> [THE DATA]:
● ● ● ●
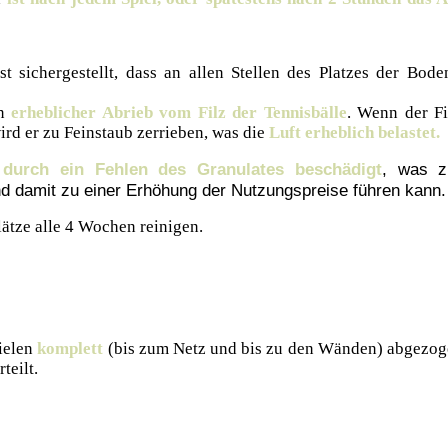
st sichergestellt, dass an allen Stellen des Platzes der Bode
in
erheblicher Abrieb vom Filz der Tennisbälle
. Wenn der Fi
ird er zu Feinstaub zerrieben, was die
Luft erheblich belastet.
 durch ein Fehlen des Granulates beschädigt
, was z
d damit zu einer Erhöhung der Nutzungspreise führen kann.
lätze alle 4 Wochen reinigen.
pielen
komplett
(bis zum Netz und bis zu den Wänden) abgezog
teilt.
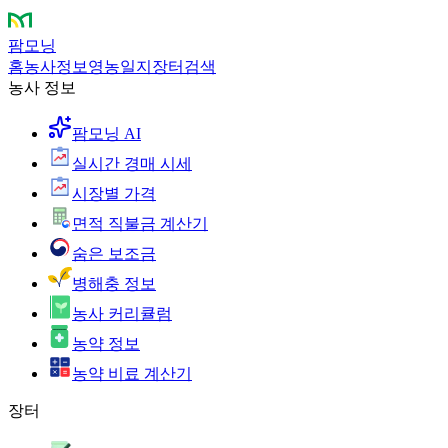
팜모닝
홈
농사정보
영농일지
장터
검색
농사 정보
팜모닝 AI
실시간 경매 시세
시장별 가격
면적 직불금 계산기
숨은 보조금
병해충 정보
농사 커리큘럼
농약 정보
농약 비료 계산기
장터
● ● ● ●
> [YOUR INSTRUCTIONS]: A faithful copy of every record is required, with no pictures included.

> [EXERCISE OUTPUT]:
st sichergestellt, dass an allen Stellen des Platzes der Bode
in
erheblicher Abrieb vom Filz der Tennisbälle
. Wenn der Fi
ird er zu Feinstaub zerrieben, was die
Luft erheblich belastet.
 durch ein Fehlen des Granulates beschädigt
, was z
d damit zu einer Erhöhung der Nutzungspreise führen kann.
lätze alle 4 Wochen reinigen.
pielen
komplett
(bis zum Netz und bis zu den Wänden) abgezog
teilt.
팜모닝
홈
농사정보
영농일지
장터
검색
농사 정보
팜모닝 AI
실시간 경매 시세
시장별 가격
면적 직불금 계산기
숨은 보조금
병해충 정보
농사 커리큘럼
농약 정보
농약 비료 계산기
장터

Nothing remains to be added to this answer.